Immunocytochemical analysis of hypertrophy:
RPGSMCs were cultured on a single 24x50 mm cover glass (VWR, 16004-322)
to approximately 90% confluency and then serum starved in DMEM/F12 for
48 hours. Media was then gently aspirated by hand and the cover glass
washed with PBS containing 0.1% Triton X-100 for 5 minutes. Cells were
then fixed in 4% paraformaldehyde in PBS for 30 minutes at room
temperature and then gently washed twice with PBS containing 0.1%
Triton X-100. RPGSMCs blocking was carried out in PBS with 10% horse
serum for 1 hour at room temperature. Primary antibody incubation for
rabbit-sGCβ and sheep-vWF (See Table 1) incubation was carried out in
PBS with 10% horse serum overnight at 4ºC in a humidified chamber.
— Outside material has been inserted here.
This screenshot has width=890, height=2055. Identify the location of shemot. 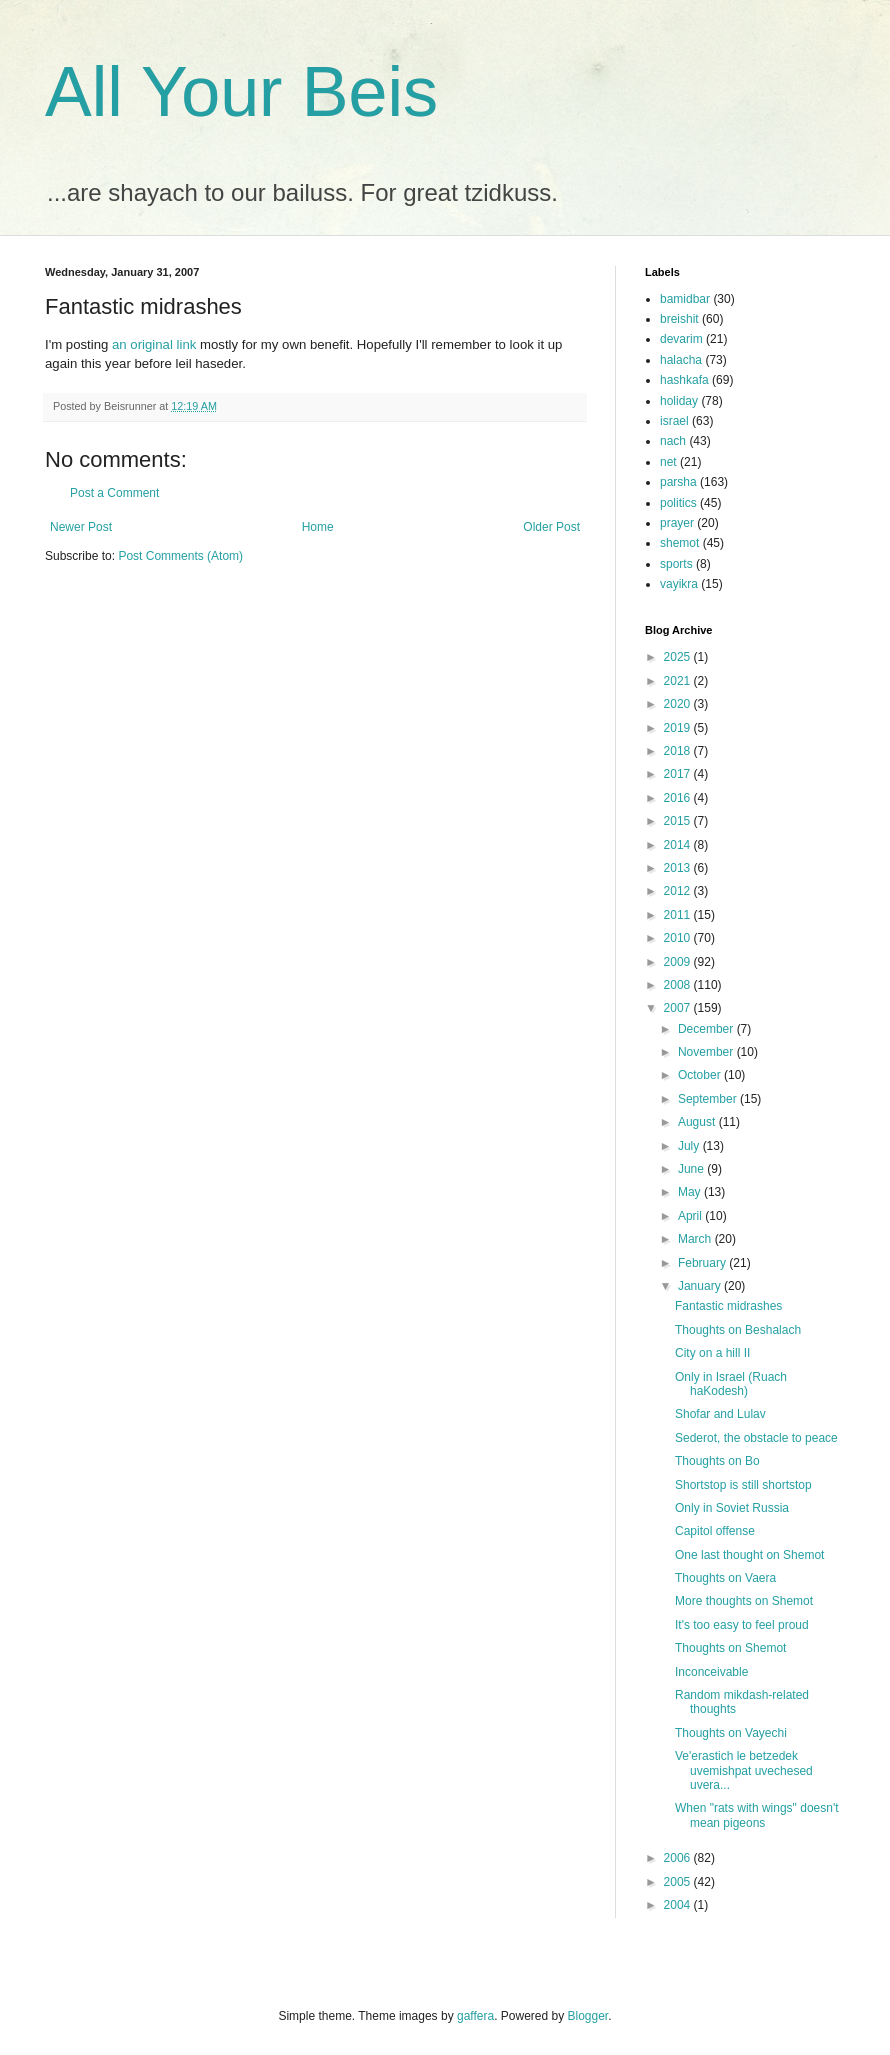
(679, 543).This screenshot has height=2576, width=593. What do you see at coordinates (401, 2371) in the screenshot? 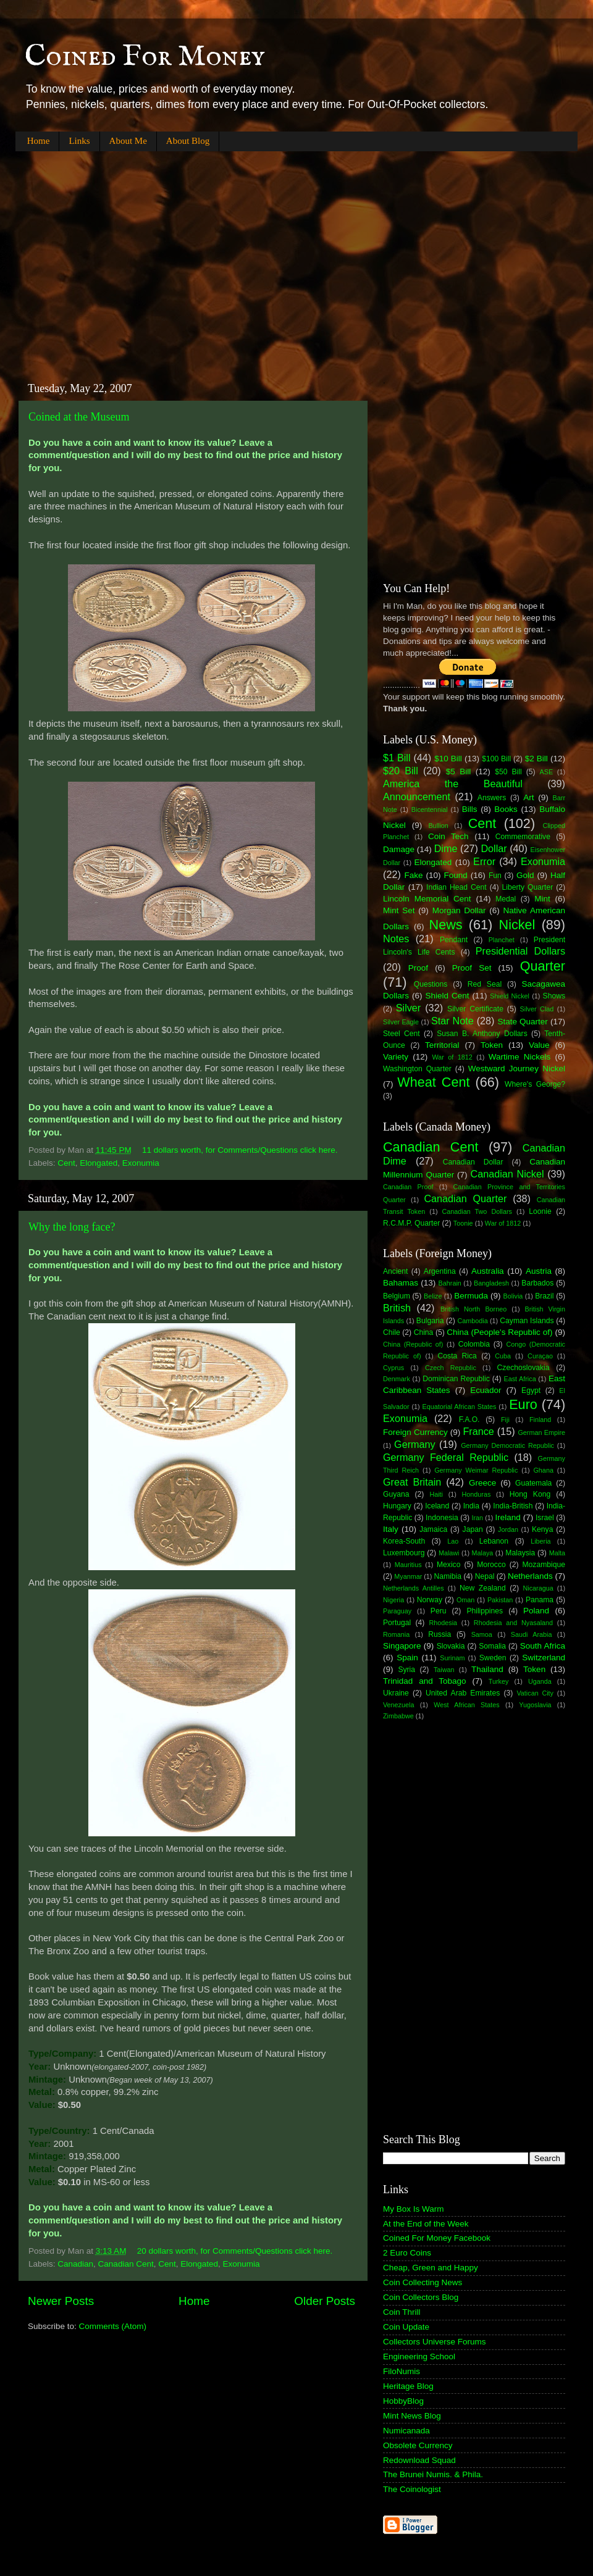
I see `FiloNumis` at bounding box center [401, 2371].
Cells were then gently washed thrice with PBS for 5 min each time before
being incubated in either primary ACTA2 antibody conjugated to FITC
fluorophore or AlexaFluor donkey anti-rabbit secondary antibody (See
Table 1) for 1 hour at room temperature in PBS containing 10% horse
serum. Cells were gently washed twice for 5 min in PBS before applying
Prolong Gold Antifade mounting medium with DAPI reagent (Invitrogen,
P36931). Immunocytochemistry images of RPGSMCs were taken using a Leica
DM1000 microscope at 40x objective with 2X zoom applied and cell area
was quantified using ImageJ software.